Which lines of the records contain the word "Nadie"? Show each of them.
━━━━━ Data ━━━━━
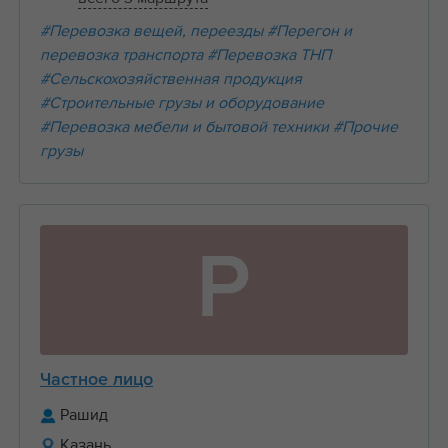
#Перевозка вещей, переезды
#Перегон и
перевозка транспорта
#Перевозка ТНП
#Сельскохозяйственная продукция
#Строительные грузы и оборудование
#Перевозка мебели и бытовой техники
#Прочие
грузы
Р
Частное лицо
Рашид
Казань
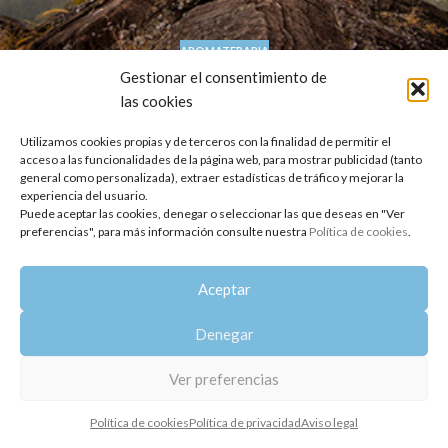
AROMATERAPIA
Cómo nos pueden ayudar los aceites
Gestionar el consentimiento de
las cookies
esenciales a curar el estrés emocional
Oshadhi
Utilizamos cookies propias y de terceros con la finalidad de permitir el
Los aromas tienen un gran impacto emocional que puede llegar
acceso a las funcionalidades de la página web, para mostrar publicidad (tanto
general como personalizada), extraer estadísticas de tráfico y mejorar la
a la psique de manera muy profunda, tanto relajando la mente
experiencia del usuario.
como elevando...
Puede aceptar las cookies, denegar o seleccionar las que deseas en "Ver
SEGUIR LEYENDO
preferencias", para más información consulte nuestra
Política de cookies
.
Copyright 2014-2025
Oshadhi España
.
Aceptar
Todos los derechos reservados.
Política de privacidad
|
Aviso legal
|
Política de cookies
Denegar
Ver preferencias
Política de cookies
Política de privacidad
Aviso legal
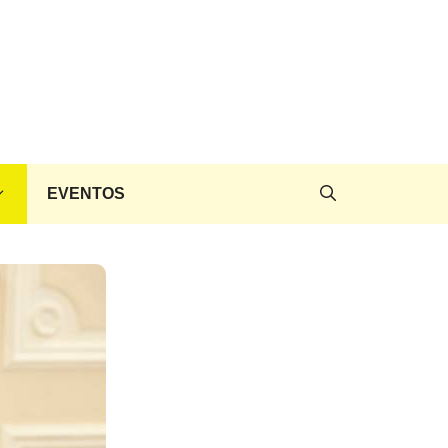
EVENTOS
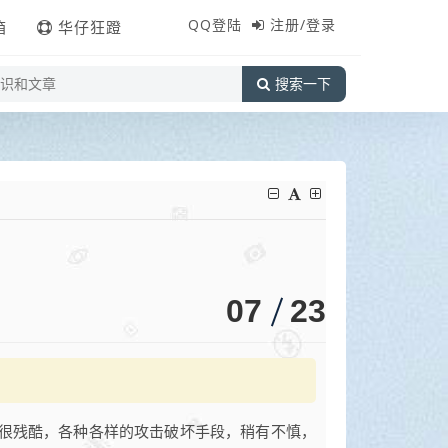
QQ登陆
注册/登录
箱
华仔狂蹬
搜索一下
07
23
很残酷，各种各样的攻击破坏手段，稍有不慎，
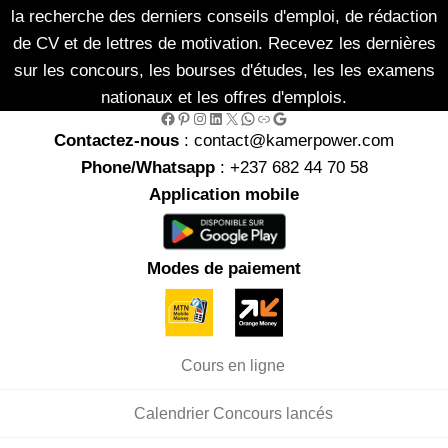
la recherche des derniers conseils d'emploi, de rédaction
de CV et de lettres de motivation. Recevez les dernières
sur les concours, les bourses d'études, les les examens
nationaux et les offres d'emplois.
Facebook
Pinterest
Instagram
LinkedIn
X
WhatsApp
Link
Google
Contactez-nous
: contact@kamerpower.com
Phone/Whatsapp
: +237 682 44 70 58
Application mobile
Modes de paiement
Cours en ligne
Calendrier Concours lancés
━━━━━
━━━━━ Data ━━━━━
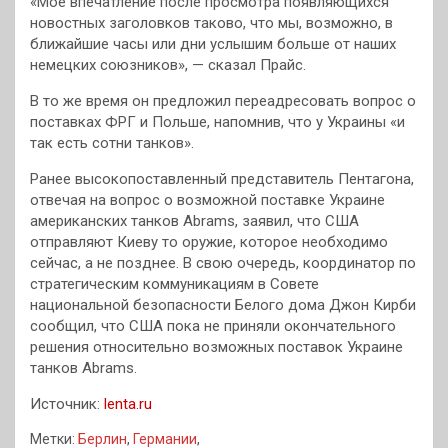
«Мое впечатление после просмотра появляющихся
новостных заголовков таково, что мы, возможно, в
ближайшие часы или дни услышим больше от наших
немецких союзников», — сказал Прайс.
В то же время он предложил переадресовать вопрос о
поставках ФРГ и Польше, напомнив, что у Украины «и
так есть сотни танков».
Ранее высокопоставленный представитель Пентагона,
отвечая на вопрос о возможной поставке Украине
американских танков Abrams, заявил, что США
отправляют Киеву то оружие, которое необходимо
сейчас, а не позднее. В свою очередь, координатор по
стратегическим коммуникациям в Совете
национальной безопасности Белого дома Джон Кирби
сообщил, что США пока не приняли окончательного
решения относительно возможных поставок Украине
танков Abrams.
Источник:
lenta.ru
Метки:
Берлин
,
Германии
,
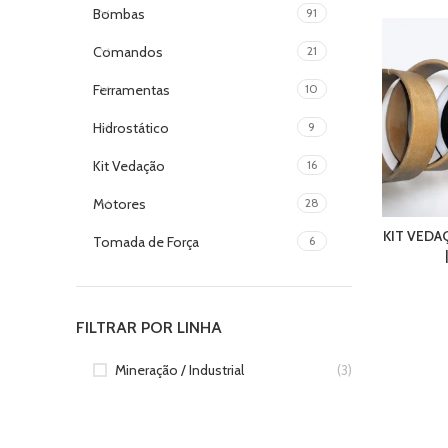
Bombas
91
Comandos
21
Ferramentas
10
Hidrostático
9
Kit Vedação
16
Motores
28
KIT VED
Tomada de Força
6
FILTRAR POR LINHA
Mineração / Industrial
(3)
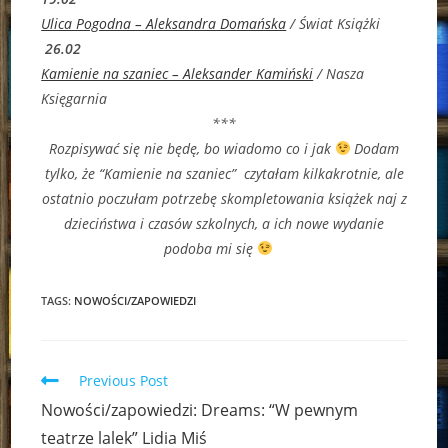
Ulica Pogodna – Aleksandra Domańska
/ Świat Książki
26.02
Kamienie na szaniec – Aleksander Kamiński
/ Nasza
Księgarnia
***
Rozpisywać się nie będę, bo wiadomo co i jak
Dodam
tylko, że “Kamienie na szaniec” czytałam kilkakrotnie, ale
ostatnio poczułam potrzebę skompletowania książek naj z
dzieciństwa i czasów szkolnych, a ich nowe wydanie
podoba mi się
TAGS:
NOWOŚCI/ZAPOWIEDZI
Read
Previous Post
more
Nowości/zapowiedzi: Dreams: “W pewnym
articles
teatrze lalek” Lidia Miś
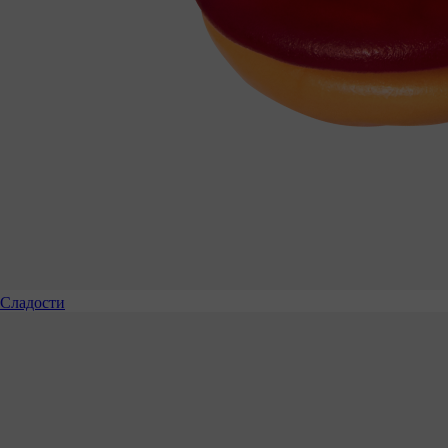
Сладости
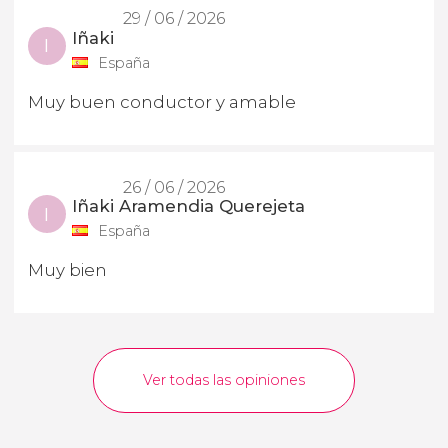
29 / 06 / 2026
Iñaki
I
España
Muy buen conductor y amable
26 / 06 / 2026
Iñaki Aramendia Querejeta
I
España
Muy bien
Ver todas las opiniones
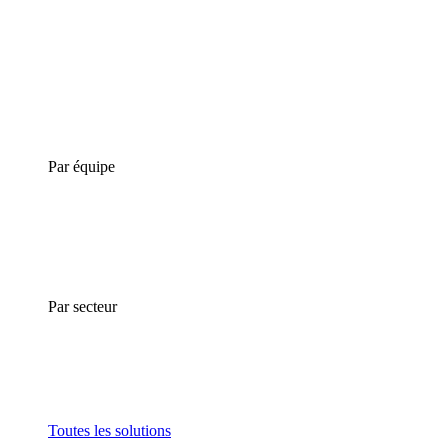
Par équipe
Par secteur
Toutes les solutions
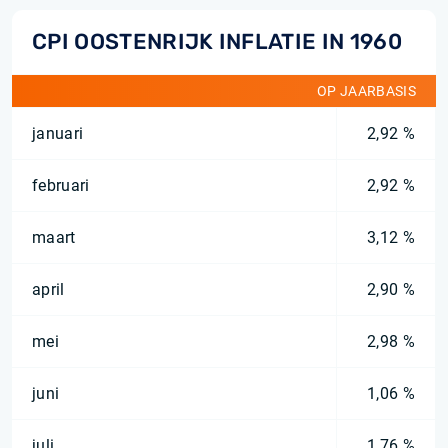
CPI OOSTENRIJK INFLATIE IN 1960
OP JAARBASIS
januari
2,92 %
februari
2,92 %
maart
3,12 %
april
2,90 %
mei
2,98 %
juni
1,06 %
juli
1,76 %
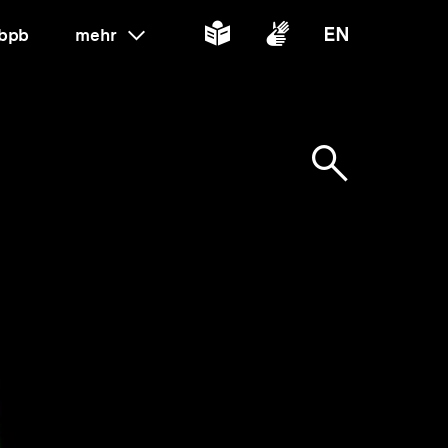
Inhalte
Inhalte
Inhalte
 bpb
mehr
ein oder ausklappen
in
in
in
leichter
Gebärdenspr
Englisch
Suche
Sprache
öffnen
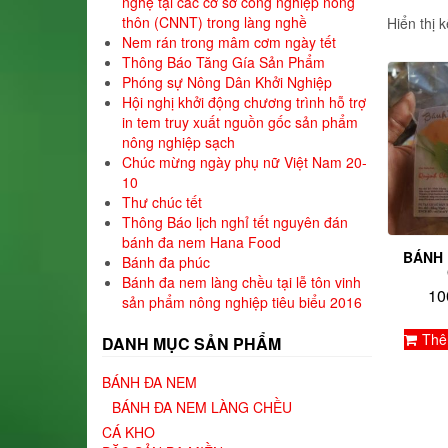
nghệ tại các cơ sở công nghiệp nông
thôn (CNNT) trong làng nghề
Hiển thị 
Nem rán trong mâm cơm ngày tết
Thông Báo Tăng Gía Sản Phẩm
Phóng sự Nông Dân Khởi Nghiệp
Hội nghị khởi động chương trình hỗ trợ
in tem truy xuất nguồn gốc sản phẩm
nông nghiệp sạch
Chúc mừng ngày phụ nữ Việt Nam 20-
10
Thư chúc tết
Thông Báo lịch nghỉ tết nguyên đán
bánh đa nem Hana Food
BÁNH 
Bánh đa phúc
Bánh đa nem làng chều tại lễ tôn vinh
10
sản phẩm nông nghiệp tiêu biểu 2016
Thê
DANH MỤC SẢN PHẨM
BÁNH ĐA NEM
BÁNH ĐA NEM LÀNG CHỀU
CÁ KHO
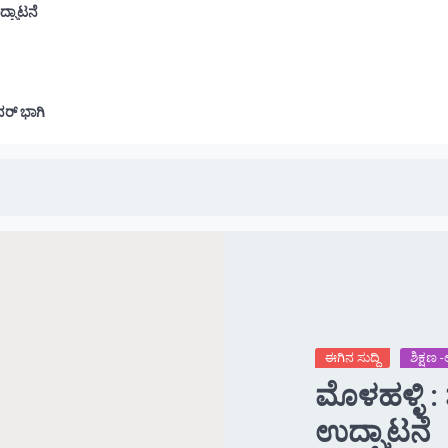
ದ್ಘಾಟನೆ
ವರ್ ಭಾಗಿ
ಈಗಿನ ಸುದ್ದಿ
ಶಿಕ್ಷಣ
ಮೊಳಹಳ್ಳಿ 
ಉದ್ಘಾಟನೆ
━━━━━
━━━━━ Data ━━━━━
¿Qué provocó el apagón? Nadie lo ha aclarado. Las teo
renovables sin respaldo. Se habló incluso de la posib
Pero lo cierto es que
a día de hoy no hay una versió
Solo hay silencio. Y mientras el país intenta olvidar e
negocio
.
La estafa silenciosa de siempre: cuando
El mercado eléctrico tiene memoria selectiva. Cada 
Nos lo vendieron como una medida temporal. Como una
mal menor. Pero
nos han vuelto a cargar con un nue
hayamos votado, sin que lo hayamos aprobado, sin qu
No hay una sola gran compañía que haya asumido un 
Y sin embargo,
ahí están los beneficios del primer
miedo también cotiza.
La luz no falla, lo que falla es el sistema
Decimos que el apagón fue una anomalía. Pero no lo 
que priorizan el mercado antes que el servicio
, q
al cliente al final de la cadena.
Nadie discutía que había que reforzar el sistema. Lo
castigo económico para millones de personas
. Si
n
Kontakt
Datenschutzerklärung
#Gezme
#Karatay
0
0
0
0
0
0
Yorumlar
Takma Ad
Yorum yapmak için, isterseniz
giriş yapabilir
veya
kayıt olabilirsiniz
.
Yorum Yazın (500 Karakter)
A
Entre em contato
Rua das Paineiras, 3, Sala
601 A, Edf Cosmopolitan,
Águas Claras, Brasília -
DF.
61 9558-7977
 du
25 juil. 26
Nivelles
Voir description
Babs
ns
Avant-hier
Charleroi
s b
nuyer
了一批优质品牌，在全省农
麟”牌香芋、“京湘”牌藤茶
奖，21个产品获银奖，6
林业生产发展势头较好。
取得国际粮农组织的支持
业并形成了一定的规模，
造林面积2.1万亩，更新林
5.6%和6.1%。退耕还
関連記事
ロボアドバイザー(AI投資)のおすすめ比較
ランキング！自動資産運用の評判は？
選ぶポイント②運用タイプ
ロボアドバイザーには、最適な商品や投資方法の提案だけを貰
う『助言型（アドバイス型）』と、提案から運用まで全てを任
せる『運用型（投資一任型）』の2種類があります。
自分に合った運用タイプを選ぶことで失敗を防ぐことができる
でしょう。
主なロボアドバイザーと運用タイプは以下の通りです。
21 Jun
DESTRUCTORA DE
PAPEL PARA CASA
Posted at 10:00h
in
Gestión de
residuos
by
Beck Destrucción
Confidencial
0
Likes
━━━━━
• Written answer
¿Qué provocó el apagón? Nadie lo ha aclarado. Las teo
Nadie discutía que había que reforzar el sistema. Lo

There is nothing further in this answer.